There is a long discussion about this in the archives.

Apparent Wind = the wind speed and direction in relation to your boat. So in a dead calm motoring ahead at 10 knots, you would have a 10 knot apparent wind at 0 degrees.

True Wind = the wind speed and direction in relation to the WATER. In the example above, you would have Apparent Wind of 10 knots and True Wind of 0. Your instruments calculate True Wind by taking Apparent Wind (the only thing your wind instruments measure directly) and taking out the vector for speed through the water. Which is why you get no true wind readout if you have not got STW data -- speed through the water data -- in your network.

Ground Wind = the wind in relation to land, not water. In the example above, if there is no current and no leeway, Ground Wind = True Wind. If you are motoring directly against a 5 knot current, however, then you have Apparent Wind of 10, True Wind of 0, and Ground Wind of 5. To calculate Ground Wind, your instruments take out the vector for SOG, rather than STW. Ground Wind is of no relevance to sailors unless we are sailing in a strong tidal current and are trying to anticipate what the wind will be like when the tide changes.


Before GPS, it was impossible to calculate Ground Wind. That is because the only speed data we had was STW. Possibly the idea of True Wind versus Ground Wind arose because instrument makers who suddenly had access to SOG data on the network needed some way to differentiate true wind calculated that way versus True Wind calculated using STW.

True Wind, as calculated with STW data, is actually what we really need, since our boats sail in the interface between water and air. If we were sailing in a 1000 knot current, we wouldn't give a damn that we have a 1020 knot true ground wind in the same direction. We would only feel or care about the 20 knots differential between the water and wind -- the true wind -- that's what we sail in. That is why no one bothered, I guess, to change the definition once instrument makers had access to SOG data.

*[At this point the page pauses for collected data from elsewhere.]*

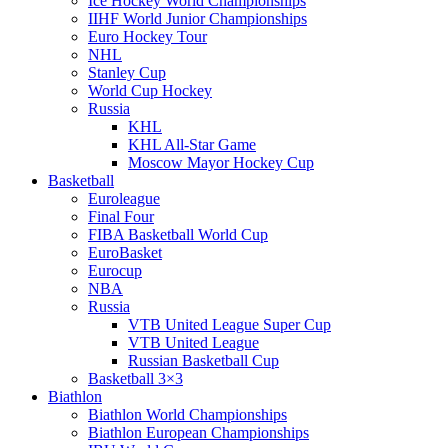
Ice Hockey World Championships
IIHF World Junior Championships
Euro Hockey Tour
NHL
Stanley Cup
World Cup Hockey
Russia
KHL
KHL All-Star Game
Moscow Mayor Hockey Cup
Basketball
Euroleague
Final Four
FIBA Basketball World Cup
EuroBasket
Eurocup
NBA
Russia
VTB United League Super Cup
VTB United League
Russian Basketball Cup
Basketball 3×3
Biathlon
Biathlon World Championships
Biathlon European Championships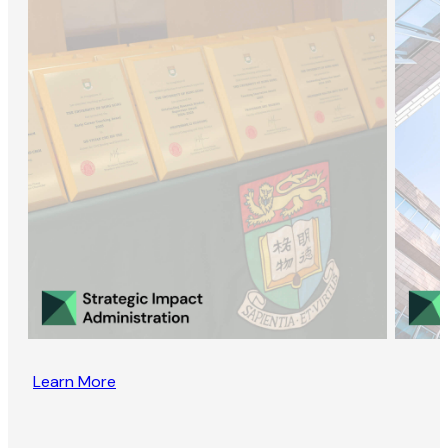
Learn More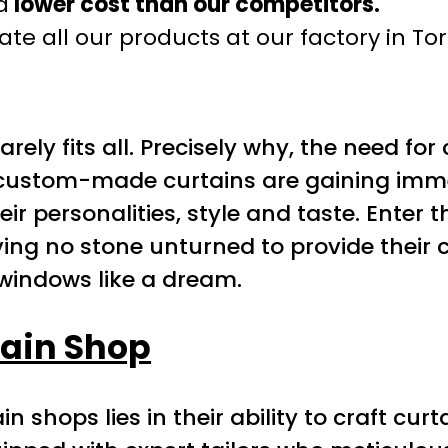
a
lower cost than our competitors.
te all our products at our factory in To
e rarely fits all. Precisely why, the need
custom-made curtains are gaining immen
eir personalities, style and taste. Enter 
ving no stone unturned to provide their 
r windows like a dream.
ain Shop
 shops lies in their ability to craft curt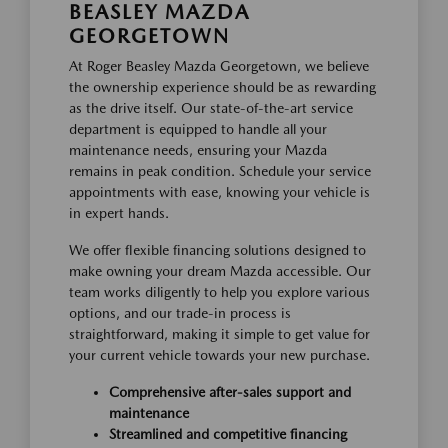
BEASLEY MAZDA
GEORGETOWN
At Roger Beasley Mazda Georgetown, we believe
the ownership experience should be as rewarding
as the drive itself. Our state-of-the-art service
department is equipped to handle all your
maintenance needs, ensuring your Mazda
remains in peak condition. Schedule your service
appointments with ease, knowing your vehicle is
in expert hands.
We offer flexible financing solutions designed to
make owning your dream Mazda accessible. Our
team works diligently to help you explore various
options, and our trade-in process is
straightforward, making it simple to get value for
your current vehicle towards your new purchase.
Comprehensive after-sales support and
maintenance
Streamlined and competitive financing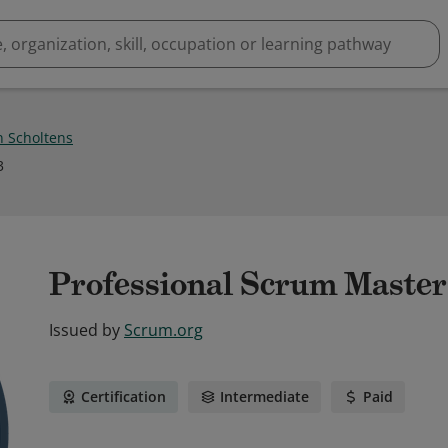
n Scholtens
3
Professional Scrum Master™
Issued by
Scrum.org
Certification
Intermediate
Paid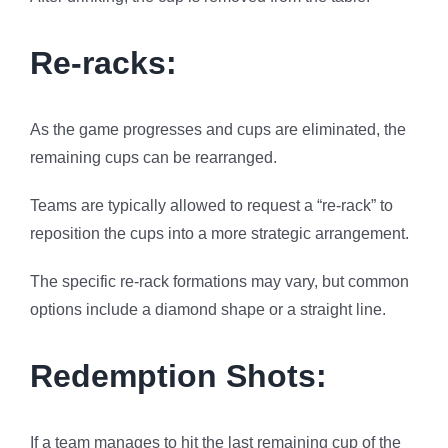
Re-racks:
As the game progresses and cups are eliminated, the
remaining cups can be rearranged.
Teams are typically allowed to request a “re-rack” to
reposition the cups into a more strategic arrangement.
The specific re-rack formations may vary, but common
options include a diamond shape or a straight line.
Redemption Shots:
If a team manages to hit the last remaining cup of the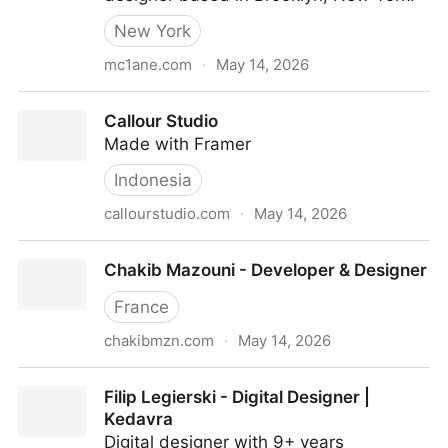
New York
mc1ane.com
·
May 14, 2026
McLane Teitel
Callour Studio
Made with Framer
Indonesia
callourstudio.com
·
May 14, 2026
Callour Studio
Chakib Mazouni - Developer & Designer
France
chakibmzn.com
·
May 14, 2026
Chakib Mazouni - Developer & Designer
Filip Legierski - Digital Designer |
Kedavra
Digital designer with 9+ years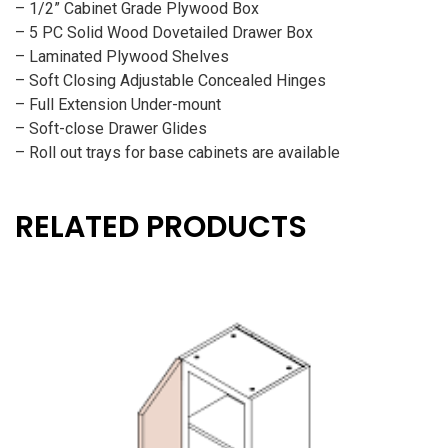
– 1/2” Cabinet Grade Plywood Box
– 5 PC Solid Wood Dovetailed Drawer Box
– Laminated Plywood Shelves
– Soft Closing Adjustable Concealed Hinges
– Full Extension Under-mount
– Soft-close Drawer Glides
– Roll out trays for base cabinets are available
RELATED PRODUCTS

This will be rather academic for anyone who sails in waters without strong currents. For them, SOG and STW, and therefore True Wind and Ground Wind, will be more or less the same most of the time, but for perhaps some effect of leeway. For others, like me, who sail in the English Channel where the tide rips at up to 10 knots (Alderney Race), the disinction is not academic.


Don't be confused by the fact that meteorologists use True Wind to describe the difference between wind and land. Of course they do -- they are sitting on land, not on water. That in no way contradicts our usage of True Wind as being the difference between wind and water.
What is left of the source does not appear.